▸ **What to work on**: Exactly as they appear, copy the lines from the start of the entries below to the line containing "Sujets proches", both ends included.

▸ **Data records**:
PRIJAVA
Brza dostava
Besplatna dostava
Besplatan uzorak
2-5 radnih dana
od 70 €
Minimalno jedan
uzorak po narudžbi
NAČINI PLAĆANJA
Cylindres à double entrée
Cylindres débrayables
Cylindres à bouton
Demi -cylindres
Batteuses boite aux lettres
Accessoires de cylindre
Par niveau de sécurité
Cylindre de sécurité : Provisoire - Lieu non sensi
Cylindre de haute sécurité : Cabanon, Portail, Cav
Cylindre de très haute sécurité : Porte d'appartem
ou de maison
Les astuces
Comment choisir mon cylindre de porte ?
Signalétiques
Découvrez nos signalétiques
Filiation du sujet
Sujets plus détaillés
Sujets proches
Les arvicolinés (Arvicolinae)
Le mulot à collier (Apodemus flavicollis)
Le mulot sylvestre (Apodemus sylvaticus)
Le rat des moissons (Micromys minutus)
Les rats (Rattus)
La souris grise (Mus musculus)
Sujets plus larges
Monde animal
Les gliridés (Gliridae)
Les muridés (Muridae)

▸ **Answer box**:
PRIJAVA
Brza dostava
Besplatna dostava
Besplatan uzorak
2-5 radnih dana
od 70 €
Minimalno jedan
uzorak po narudžbi
NAČINI PLAĆANJA
Cylindres à double entrée
Cylindres débrayables
Cylindres à bouton
Demi -cylindres
Batteuses boite aux lettres
Accessoires de cylindre
Par niveau de sécurité
Cylindre de sécurité : Provisoire - Lieu non sensi
Cylindre de haute sécurité : Cabanon, Portail, Cav
Cylindre de très haute sécurité : Porte d'appartem
ou de maison
Les astuces
Comment choisir mon cylindre de porte ?
Signalétiques
Découvrez nos signalétiques
Filiation du sujet
Sujets plus détaillés
Sujets proches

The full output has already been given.